Ezzedine Saidane : la composition du panier devrait être ainsi révisée pour qu'elle soit de plus en plus conforme entre autre proche du mode de consommation du ménage tunisien. C'est un panier dépassé et il devrait être révisé. Plus encore, il ne faut pas compter uniquement sur l'indice général des prix, car il s'est avéré qu'il n'est pas suffisant pour juger l'inflation ressentie par le citoyen. Cet indice général est composé en effet d'autres sous-indicateurs à l'instar de l'indice de l'évolution des prix des produits de base. L'augmentation des prix des produits de bases est largement supérieure à celle observée dans l'indice général mesurant l'inflation. L'inflation est actuellement mesurée à 5,7% alors qu'elle dépasse les 8% dans les produits de base. Raison pour laquelle, l'inflation ressentie demeure largement supérieure à celle réellement ressentie.
Et les solutions ?
La solution reste tributaire de la relance économique et de la reprise des investissements. C'est une question d'offre et de demande. L'offre est en cours de diminution alors que la demande est en perpétuelle augmentation. La solution radicale se résume comme je l'ai déjà mentionné dans la reprise de l'économie, la reprise de la production, car même avec le renforcement du contrôle de l'Etat pour lutter contre la contrebande et l'augmentation des prix, l'inflation demeure élevée.
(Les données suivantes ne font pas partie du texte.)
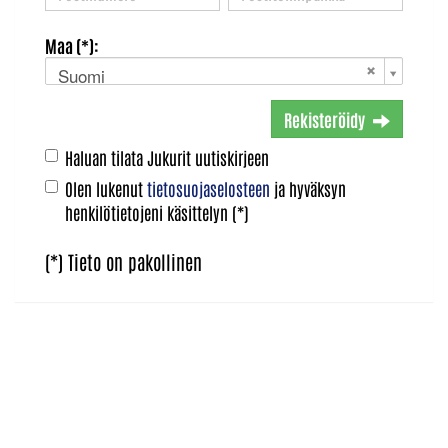
Maa (*):
Suomi
Rekisteröidy
Haluan tilata Jukurit uutiskirjeen
Olen lukenut
tietosuojaselosteen
ja hyväksyn
henkilötietojeni käsittelyn (*)
(*) Tieto on pakollinen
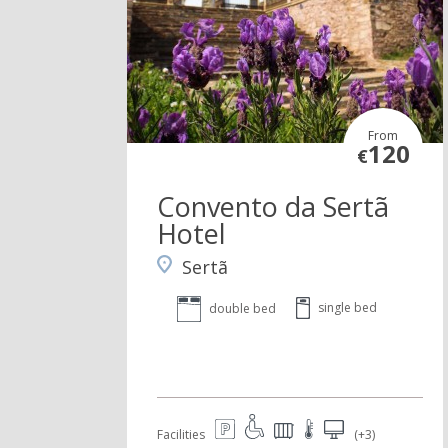
From
120
€
Convento da Sertã
Hotel
Sertã
single bed
double bed
Facilities
(+3)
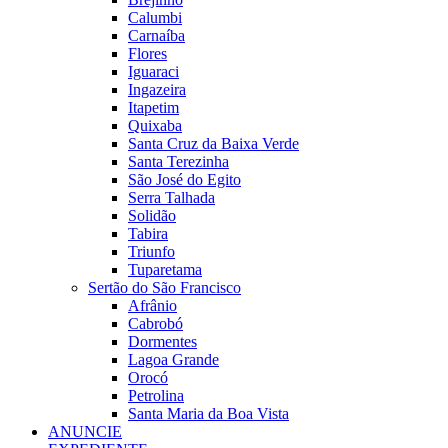
Calumbi
Carnaíba
Flores
Iguaraci
Ingazeira
Itapetim
Quixaba
Santa Cruz da Baixa Verde
Santa Terezinha
São José do Egito
Serra Talhada
Solidão
Tabira
Triunfo
Tuparetama
Sertão do São Francisco
Afrânio
Cabrobó
Dormentes
Lagoa Grande
Orocó
Petrolina
Santa Maria da Boa Vista
ANUNCIE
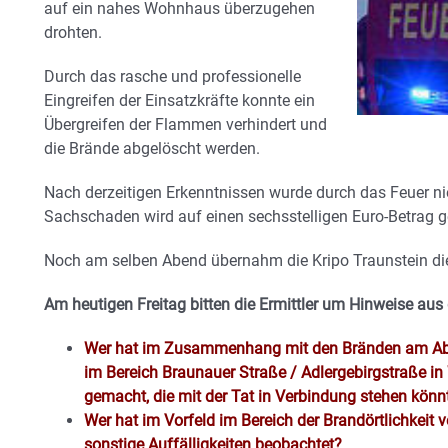
auf ein nahes Wohnhaus überzugehen
drohten.
Durch das rasche und professionelle
Eingreifen der Einsatzkräfte konnte ein
Übergreifen der Flammen verhindert und
die Brände abgelöscht werden.
Nach derzeitigen Erkenntnissen wurde durch das Feuer ni
Sachschaden wird auf einen sechsstelligen Euro-Betrag g
Noch am selben Abend übernahm die Kripo Traunstein die 
Am heutigen Freitag bitten die Ermittler um Hinweise aus
Wer hat im Zusammenhang mit den Bränden am Abe
im Bereich Braunauer Straße / Adlergebirgstraße 
gemacht, die mit der Tat in Verbindung stehen könn
Wer hat im Vorfeld im Bereich der Brandörtlichkei
sonstige Auffälligkeiten beobachtet?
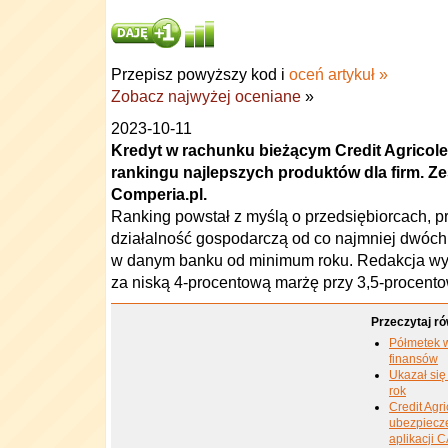
Przepisz powyższy kod i
oceń artykuł »
Zobacz najwyżej oceniane
»
2023-10-11
Kredyt w rachunku bieżącym Credit Agricole 
rankingu najlepszych produktów dla firm. Ze
Comperia.pl.
Ranking powstał z myślą o przedsiębiorcach,
działalność gospodarczą od co najmniej dwóch l
w danym banku od minimum roku. Redakcja wyróż
za niską 4-procentową marżę przy 3,5-procentow
Przeczytaj ró
Półmetek w
finansów
Ukazał się
rok
Credit Agr
ubezpiecz
aplikacji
Ridha Saidi, Ministre chargé des Dossiers économiques auprès du Chef du Gouvernement
Economia : pour quoi gouvernement remet en question la méthodologie du calcul de l'IPC ?
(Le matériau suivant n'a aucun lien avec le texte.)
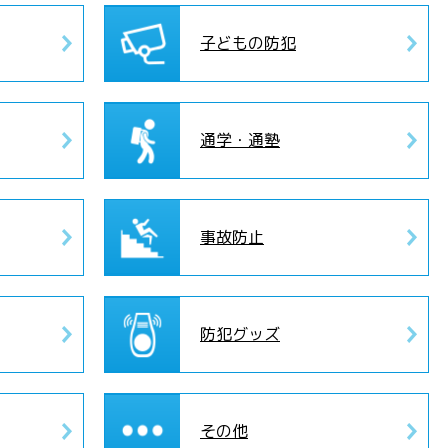
子どもの防犯
通学・通塾
事故防止
防犯グッズ
その他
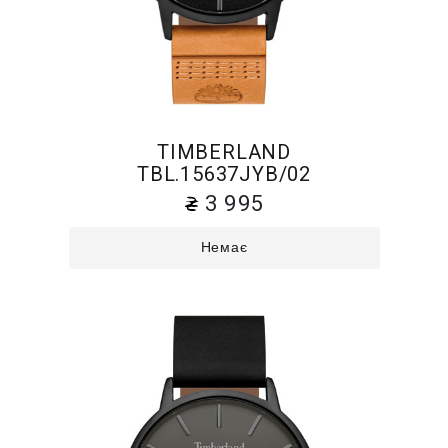
TIMBERLAND
TBL.15637JYB/02
3 995
Немає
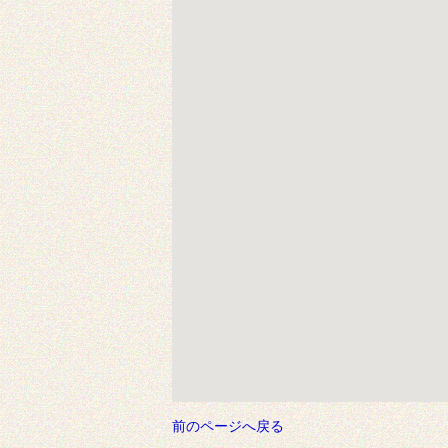
前のページへ戻る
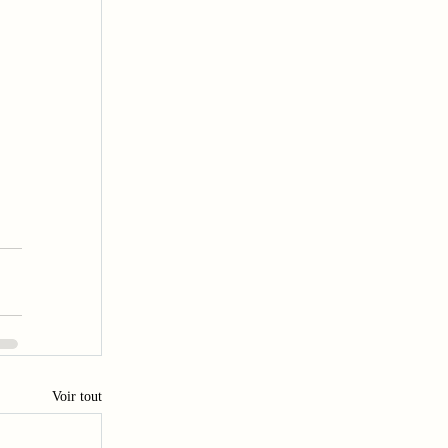
Voir tout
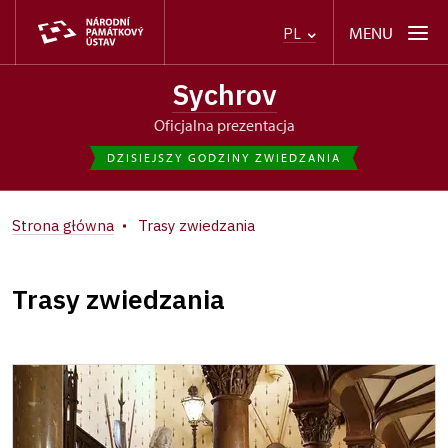
MENU
PL
Sychrov
Oficjalna prezentacja
DZISIEJSZY GODZINY ZWIEDZANIA
Strona główna
Trasy zwiedzania
Trasy zwiedzania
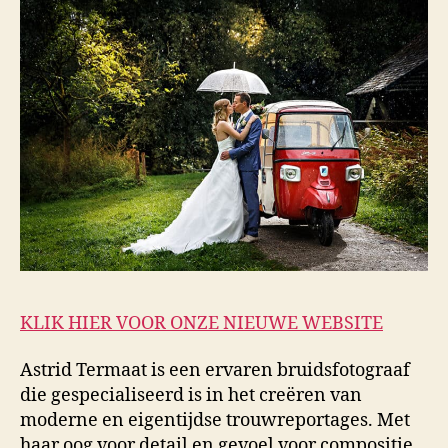
KLIK HIER VOOR ONZE NIEUWE WEBSITE
Astrid Termaat is een ervaren bruidsfotograaf
die gespecialiseerd is in het creëren van
moderne en eigentijdse trouwreportages. Met
haar oog voor detail en gevoel voor compositie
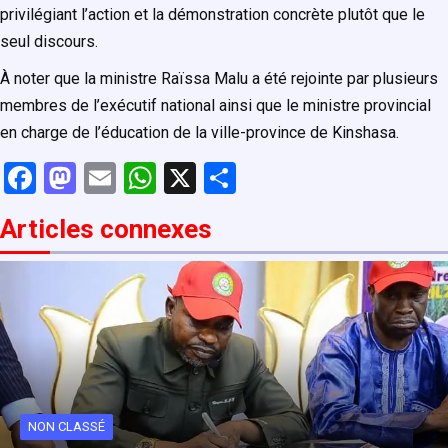
privilégiant l’action et la démonstration concrète plutôt que le
seul discours.
À noter que la ministre Raïssa Malu a été rejointe par plusieurs
membres de l’exécutif national ainsi que le ministre provincial
en charge de l’éducation de la ville-province de Kinshasa.
F
M
E
W
X
P
a
a
m
h
ar
Articles connexe
s
ce
st
ail
at
ta
b
o
s
g
o
d
A
er
o
o
p
k
n
p
NON CLASSÉ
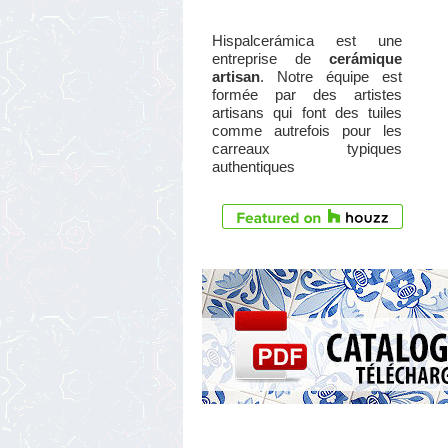
Hispalcerámica est une
entreprise de
cerámique
artisan
. Notre équipe est
formée par des artistes
artisans qui font des tuiles
comme autrefois pour les
carreaux typiques
authentiques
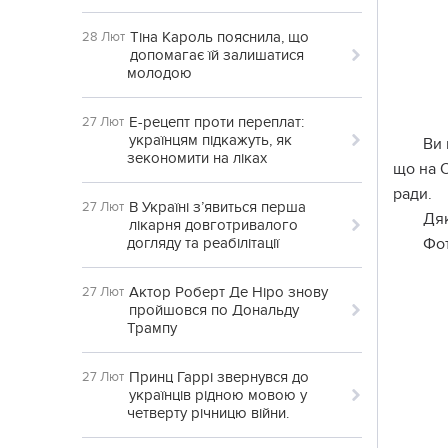
Тіна Кароль пояснила, що
28 Лют
допомагає їй залишатися
молодою
Е-рецепт проти переплат:
27 Лют
українцям підкажуть, як
Ви 
зекономити на ліках
щo нa О
paди.
В Україні з’явиться перша
27 Лют
Дя
лікарня довготривалого
догляду та реабілітації
Фoт
Актор Роберт Де Ніро знову
27 Лют
пройшовся по Дональду
Трампу
Принц Гаррі звернувся до
27 Лют
українців рідною мовою у
четверту річницю війни.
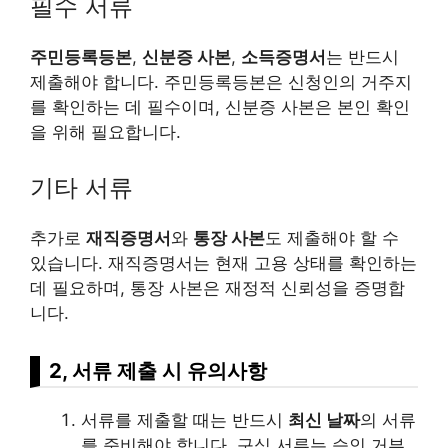
필수 서류
주민등록등본
,
신분증 사본
,
소득증명서
는 반드시
제출해야 합니다. 주민등록등본은 신청인의 거주지
를 확인하는 데 필수이며, 신분증 사본은 본인 확인
을 위해 필요합니다.
기타 서류
추가로
재직증명서
와
통장 사본
도 제출해야 할 수
있습니다. 재직증명서는 현재 고용 상태를 확인하는
데 필요하며, 통장 사본은 재정적 신뢰성을 증명합
니다.
2, 서류 제출 시 유의사항
서류를 제출할 때는 반드시
최신 날짜
의 서류
를 준비해야 합니다. 구식 서류는 승인 거부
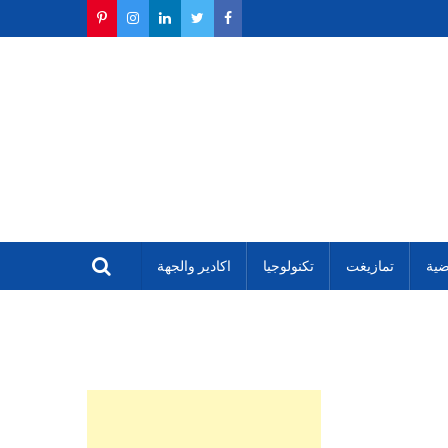
ضية
تمازيغت
تكنولوجيا
اكادير والجهة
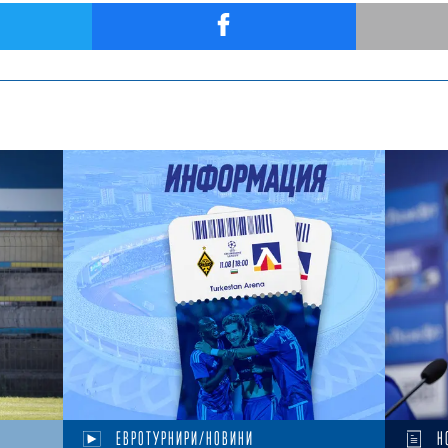
ЕВРОТУРНИРИ/НОВИНИ
Н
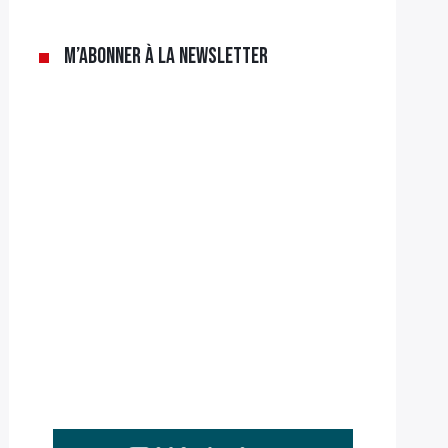
M’abonner à la newsletter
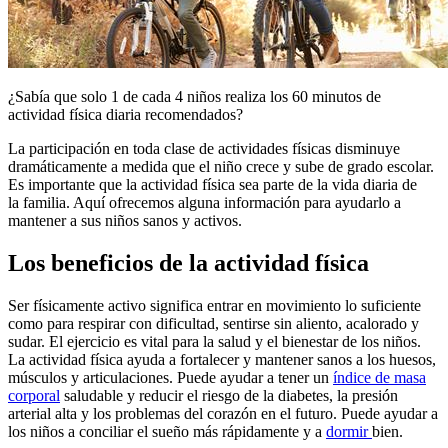
​¿Sabía que solo 1 de cada 4 niños realiza los 60 minutos de
actividad física diaria recomendados?​
La participación en toda clase de actividades físicas disminuye
dramáticamente a medida que el niño crece y sube de grado escolar.
Es importante que la actividad física sea parte de la vida diaria de
la familia. Aquí ofrecemos alguna información para ayudarlo a
mantener a sus niños sanos y activos.
Los beneficios de la actividad física
Ser físicamente activo significa entrar en movimiento lo suficiente
como para respirar con dificultad, ​sentirse sin aliento, acalorado y
sudar. El ejercicio es vital para la salud y el bienestar de los niños.
La actividad física ayuda a fortalecer y mantener sanos a los huesos,
músculos y articulaciones. Puede ayudar a tener un
índice de masa
corporal
saludable y reducir el riesgo de la diabetes​, la presión
arterial alta y los problemas del corazón en el futuro. Puede ayudar a
los niños a conciliar el sueño más rápidamente y a
dormir ​
bien.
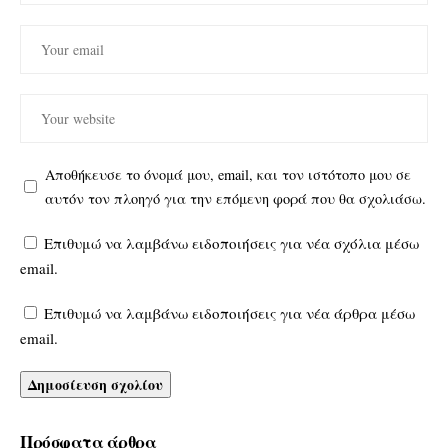
Αποθήκευσε το όνομά μου, email, και τον ιστότοπο μου σε
αυτόν τον πλοηγό για την επόμενη φορά που θα σχολιάσω.
Επιθυμώ να λαμβάνω ειδοποιήσεις για νέα σχόλια μέσω
email.
Επιθυμώ να λαμβάνω ειδοποιήσεις για νέα άρθρα μέσω
email.
Πρόσφατα άρθρα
Ridha Saidi : ce n'est pas un problème particulier à la méthodologie du calcul de l'IPC. Tout le système national de la statistique devrait ainsi se moderniser, bien que le système demeure quand même un système efficace. Nous sommes actuellement en train de préparer des consultations pour la modernisation du système national des statistiques. Quant à la méthodologie du calcul de l'IPC, je tiens à préciser qu'il faut que l'inflation mesurée soit égale entre autres très proche de celle réellement vécue. Il faut ainsi qu'elle reflète la réalité des prix. Le panier du consommateur (couffin de ménagère) devrait comprendre des pondérations objectives pour que l'IPC traduise les augmentations ressenties par le consommateur.
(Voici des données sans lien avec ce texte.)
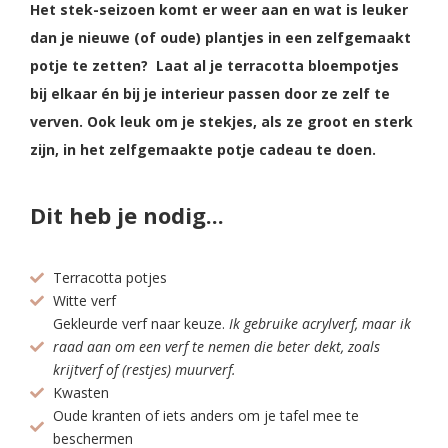
Het stek-seizoen komt er weer aan en wat is leuker
dan je nieuwe (of oude) plantjes in een zelfgemaakt
potje te zetten? Laat al je terracotta bloempotjes
bij elkaar én bij je interieur passen door ze zelf te
verven. Ook leuk om je stekjes, als ze groot en sterk
zijn, in het zelfgemaakte potje cadeau te doen.
Dit heb je nodig...
Terracotta potjes
Witte verf
Gekleurde verf naar keuze.
Ik gebruike acrylverf, maar ik
raad aan om een verf te nemen die beter dekt, zoals
krijtverf of (restjes) muurverf.
Kwasten
Oude kranten of iets anders om je tafel mee te
beschermen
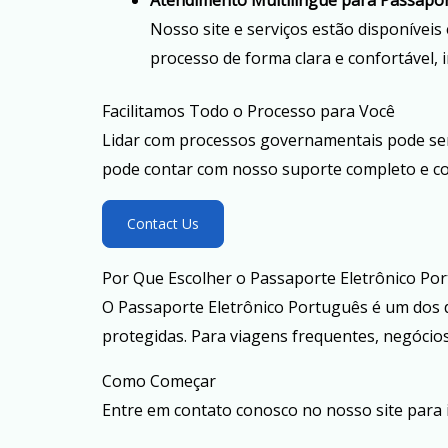
Atendimento Multilíngue para Passapo
Nosso site e serviços estão disponívei
processo de forma clara e confortável
Facilitamos Todo o Processo para Você
Lidar com processos governamentais pode ser
pode contar com nosso suporte completo e co
Contact Us
Por Que Escolher o Passaporte Eletrônico Po
O Passaporte Eletrônico Português é um dos 
protegidas. Para viagens frequentes, negócios 
Como Começar
Entre em contato conosco no nosso site para 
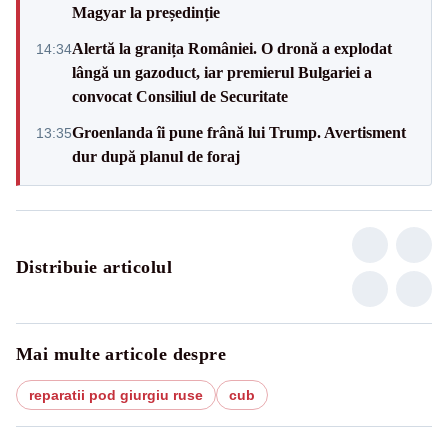
Magyar la președinție
Alertă la granița României. O dronă a explodat
14:34
lângă un gazoduct, iar premierul Bulgariei a
convocat Consiliul de Securitate
Groenlanda îi pune frână lui Trump. Avertisment
13:35
dur după planul de foraj
Distribuie articolul
Mai multe articole despre
reparatii pod giurgiu ruse
cub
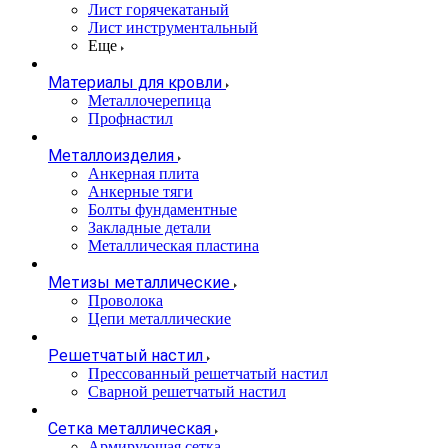
Лист горячекатаный
Лист инструментальный
Еще
Материалы для кровли
Металлочерепица
Профнастил
Металлоизделия
Анкерная плита
Анкерные тяги
Болты фундаментные
Закладные детали
Металлическая пластина
Метизы металлические
Проволока
Цепи металлические
Решетчатый настил
Прессованный решетчатый настил
Сварной решетчатый настил
Сетка металлическая
Армирующая сетка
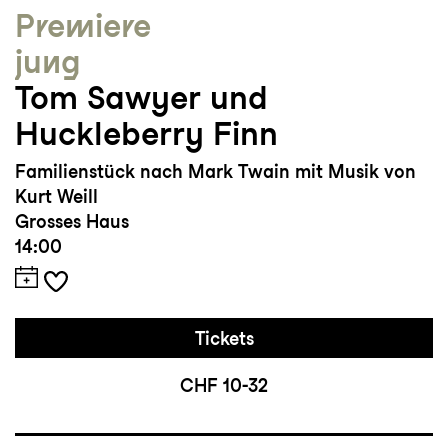
Premiere
jung
Tom Sawyer und
Huckleberry Finn
Familienstück nach Mark Twain mit Musik von
Kurt Weill
Grosses Haus
14:00
Tickets
CHF 10-32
Quelles sont les décisions à prendre pour lutter contre le fléau des augmentations des prix ?
En deux mots, parmi les décisions les plus importantes que le gouvernement a décidé, c'est l'organisation du contrôle des circuits de distribution. D'autres décisions sont également prises à l'instar du renforcement du contrôle économique et les efforts de sensibilisation.